Поднялось несколько рук.
– Ну и как там?
– Плохо, – ответила Ли, – дети даже умирают. Ужасно просто живут люди. И там тоже был голод, но сейчас должно стать лучше, мы же фабрику закончили.
– Теперь представьте, что лет через пятьдесят по каким-то причинам коммуна погибнет. Ну не станет СТК. Нет, так, конечно, не будет, но представить-то можно. И вот историки ФТА накопают материалы и скажут: вот какой был голод, болезни, дети умирали, люди так плохо жили – а кто во всем виноват? Коммунары во главе с лично товарищем Смирновой. Или товарищем Байкальским, выбирайте на вкус.
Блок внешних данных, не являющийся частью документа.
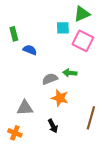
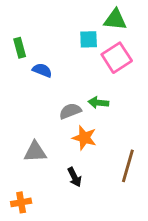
green triangle: (82, 14) -> (115, 20), turned 30
pink square: (83, 41) -> (117, 58), turned 30
orange cross: (15, 133) -> (21, 202), moved, turned -32

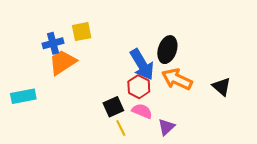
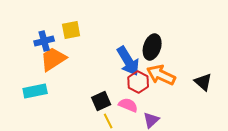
red hexagon: (139, 87) -> (138, 82), moved
cyan rectangle: (23, 96) -> (35, 91), moved

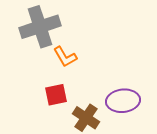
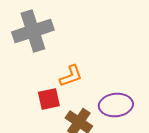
orange L-shape: (65, 57) -> (71, 76), moved, turned -80

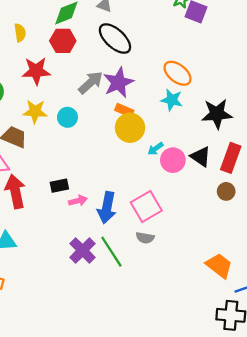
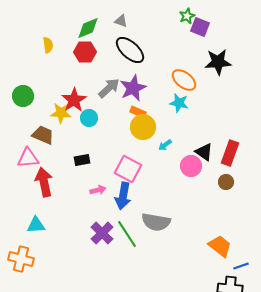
red star: (36, 71) -> (74, 100), moved, turned -30
black star: (217, 114) -> (218, 62), moved
pink circle: (173, 160) -> (191, 166), moved
black rectangle: (59, 186) -> (82, 160), moved
pink square: (146, 206) -> (128, 169), moved, turned -32
gray semicircle: (145, 238) -> (156, 222), size x1.8

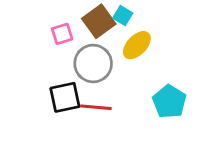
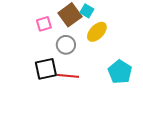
gray circle: (93, 64) -> (66, 45), size x0.7

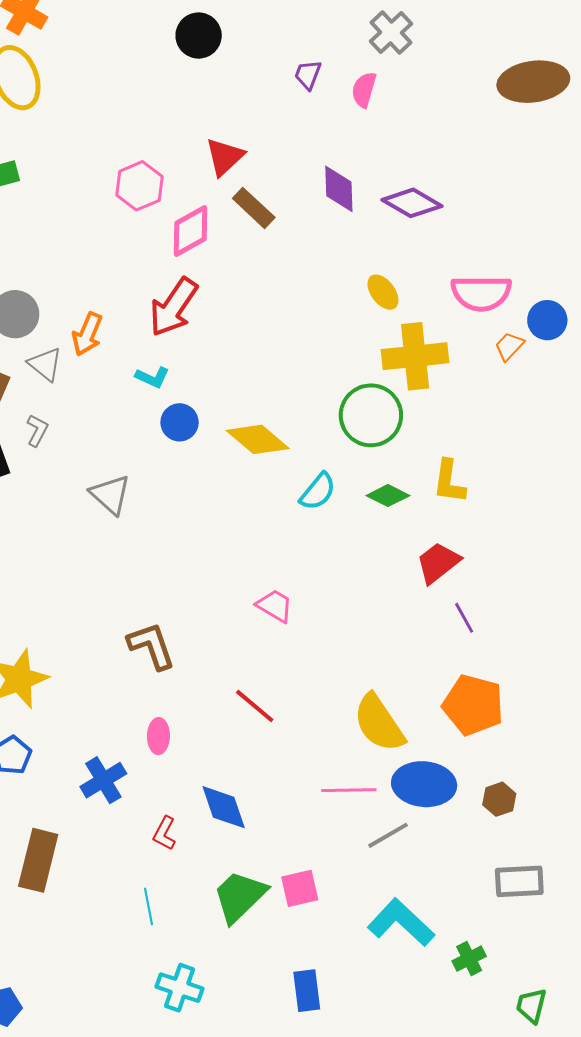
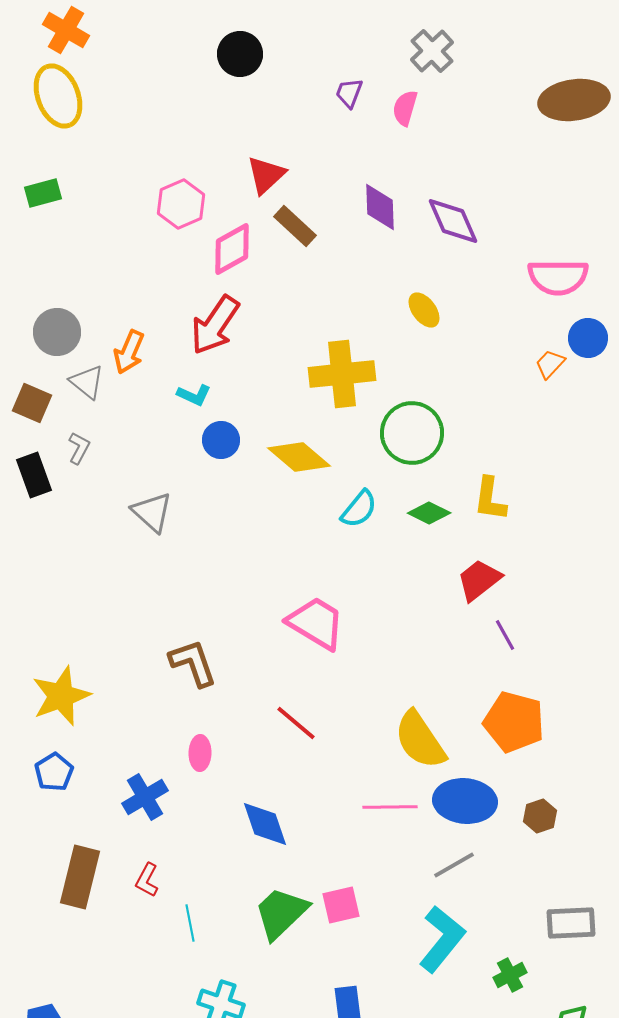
purple diamond: (412, 203) -> (453, 221), turned 36
pink semicircle: (481, 293) -> (558, 277), moved
yellow cross: (415, 356) -> (342, 374), moved
pink trapezoid: (275, 606) -> (316, 623), size x1.6
red L-shape: (164, 833) -> (147, 880), moved
gray line: (388, 835) -> (454, 865), moved
gray rectangle: (519, 881) -> (571, 923), moved
cyan L-shape: (401, 922) -> (442, 939), turned 86

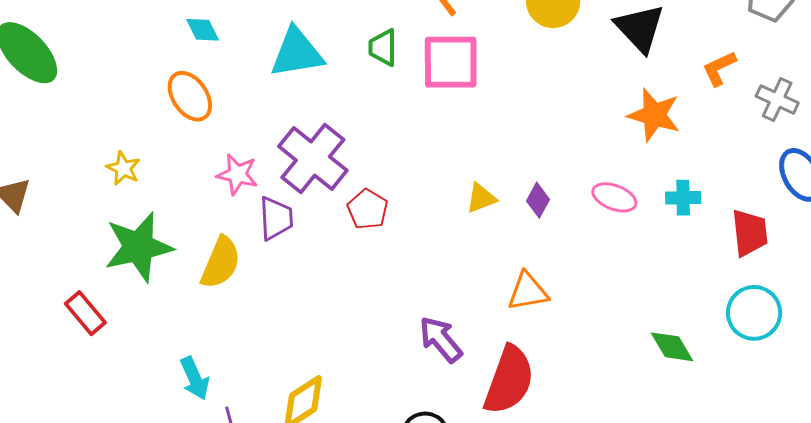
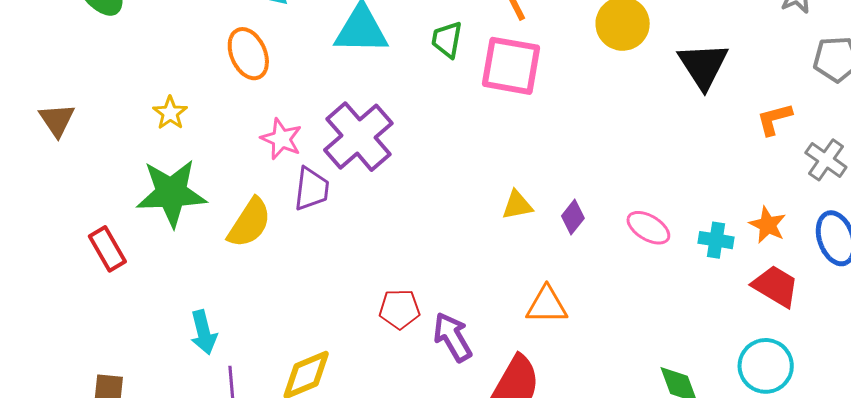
orange star: (654, 115) -> (768, 225), moved, size x0.7
red pentagon: (368, 209) -> (399, 309), moved, turned 30
red trapezoid: (750, 233) -> (775, 286), turned -63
Вот примерно так делается эта пропаганда.
– Но если там правда они допустили какие-то ошибки? – спросила Ли. – И голод был из-за этого?
– Может быть, и так, – согласился Ресков, – я не историк, таких подробностей не знаю. А это имеет какое-то значение для нас сейчас? Все допускают ошибки, и мы их тоже допускаем. Важно следить, чтобы не наделать ошибок сейчас, а не копаться до бесконечности в проблемах, существовавших когда-то давно. Сейчас у нас все изменилось, трудности другие, задачи перед нами другие стоят. Лийя, я думаю, лучше, если ты продолжишь. Они к чему-то пришли? Что-то планируют?
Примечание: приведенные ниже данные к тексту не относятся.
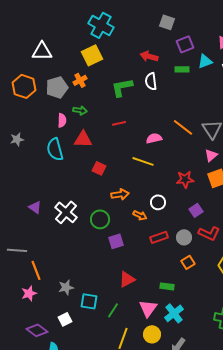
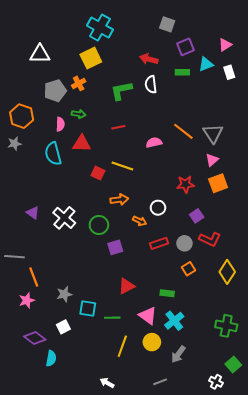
orange hexagon: (24, 86) -> (22, 116), moved
yellow line: (143, 161) -> (122, 166), moved
pink triangle: (148, 308) -> (148, 316), turned -30
green line: (113, 310) -> (112, 318), turned 56

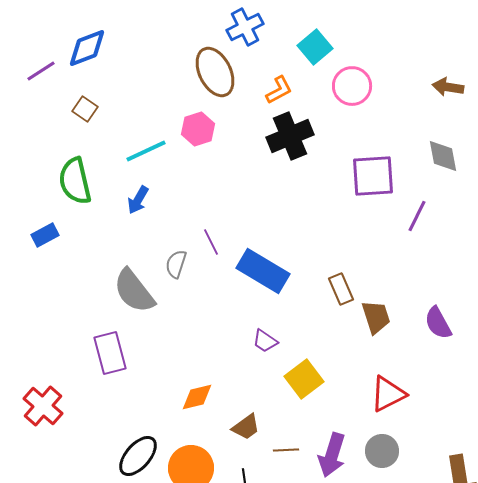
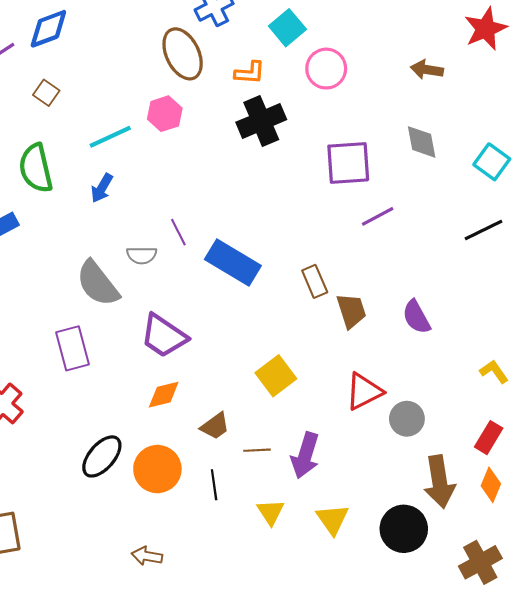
orange L-shape: (279, 90) -> (250, 73), turned 32
purple line: (417, 216) -> (378, 216), moved, turned 36
gray semicircle: (176, 264) -> (142, 255), turned -108
purple trapezoid: (265, 341) -> (164, 336), moved, size x1.8
gray circle: (382, 451) -> (407, 419), moved

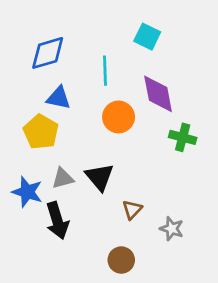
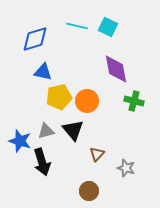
cyan line: (105, 71) -> (77, 26), moved, turned -75
orange circle: (119, 117) -> (87, 101), moved
yellow pentagon: (41, 132) -> (59, 97), moved, turned 30

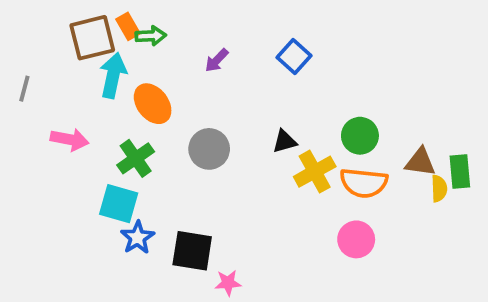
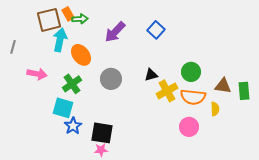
purple arrow: (217, 60) -> (115, 32), size x1.6
yellow semicircle: (439, 189) -> (215, 109), moved
pink star: (228, 283) -> (101, 150), moved

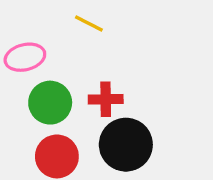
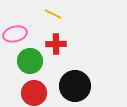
red cross: (106, 99) -> (56, 44), moved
– Петр сказал, что надо вносить в школу этот… дискурс. Но постепенно. Например, провести день национальной культуры… никто же не откажется. А что? Мы, кажется, в младших классах делали что-то подобное. Я даже учила узбекский танец.
– Точно, – вспомнил Рустам, – языковые сектора у нас проводили дни культур.
– В общем, наверное, они скоро внесут предложение о дне казахской культуры. В принципе, в этом нет ничего плохого, но мне не нравится, что они при этом скрывают себя самих. Свои намерения. И там будет дискуссия.
– Хрен мы им дадим провести такой день! – угрожающе воскликнул Анвар. Коля поднял руку.
– Ты неправ. Провести надо обязательно, и дискуссию! И даже лучше, если инициатива будет исходить от них. Вот только к этой дискуссии мы подготовимся. Мы будем заранее знать их аргументы. Если бы они не предложили, я бы даже сам сейчас сказал – а давайте вынесем все это на открытое обсуждение!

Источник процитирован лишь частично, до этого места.